И они спускаются в столовую, там на завтрак предлагают два вареных яйца, вчерашний хлеб и кофе. Женя пробует кофе, пытается смыть оскомину, горькое с губ, что после сна осталось. Артем быстро ест яйца, находит еще где-то йогурт с персиком.
– Давай быстрее. Ты чемодан ведь не открывала, надеюсь?
– Открывала. Переодевалась же вчера как-то.
– Тогда допивай кофе и иди закрывать чемодан.
– Да ты достал, хватит уже меня торопить! – Она срывается, вскакивает из-за стола.
«Истеричка. Ты истеричка. Он не виноват в том, что случилось». Она вдруг вспоминает, что над Артемом очень сильно издевались в школе, стоило только рот раскрыть на уроке, что-то сказать. И как же вышло так, что с этим некрасивым, случайным парнем она еще и в одном институте учится? И еще вдруг одно вспомнила, вроде бы случайное – а ведь у Артема самого дома жили кролики, кажется, еще когда в пятом классе учились. Не на мясо, понятное дело, а просто обыкновенно, по-кошачьи.

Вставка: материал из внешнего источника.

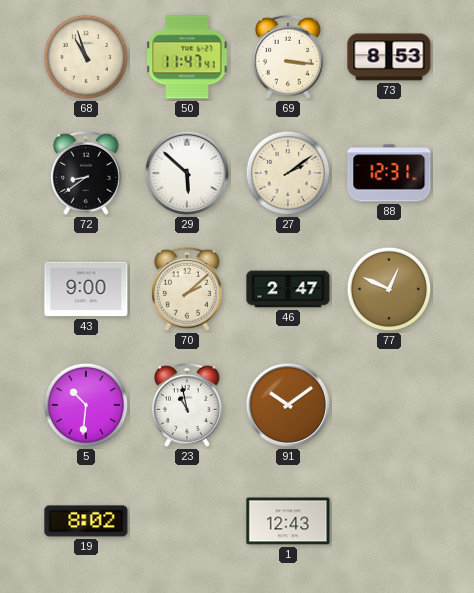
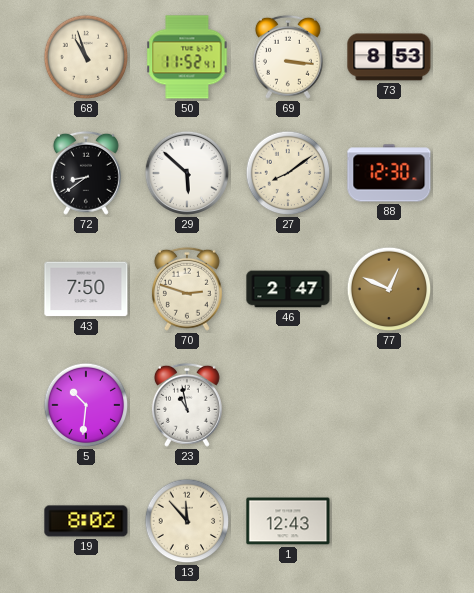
50: 11:47 -> 11:52
27: 2:09 -> 8:09
88: 12:31 -> 12:30
43: 9:00 -> 7:50
70: 2:08 -> 2:48
91: 10:09 -> none
13: none -> 11:53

И вдруг так жалко его становится.
Потому что были его кролики, а тут – убивать. Никто на самом деле не хочет убивать.
– Хорошо, я сейчас соберусь быстро. Посмотрюсь только в зеркало, хорошо?
– Ладно… На улице встречаемся.
Заглядывает в зеркало в туалете: а губы потрескавшиеся, будто по морозу ходила, не смазав бальзамом. Но вот Артем уже стучится и говорит: «Жень, ты реально бесишь, выходи давай, пока я не сломал эту чертову дверь».
И она хватает чемодан и выходит из номера, стараясь не смотреть на разбросанные вещи и смятое постельное белье на кровати, где должна была спать Аня. Она валялась, наверное, днем с дороги, а заправлять не стала – смысл в этом, если все равно ночью спать. А так получилось, что осталось. Но и теперь ненадолго осталось – скоро придет горничная, перестелет белье, а вещи… Кто знает, куда они денут вещи. Там обычные тряпки, косметика, которую могла купить себе девчонка, впервые оказавшаяся за границей.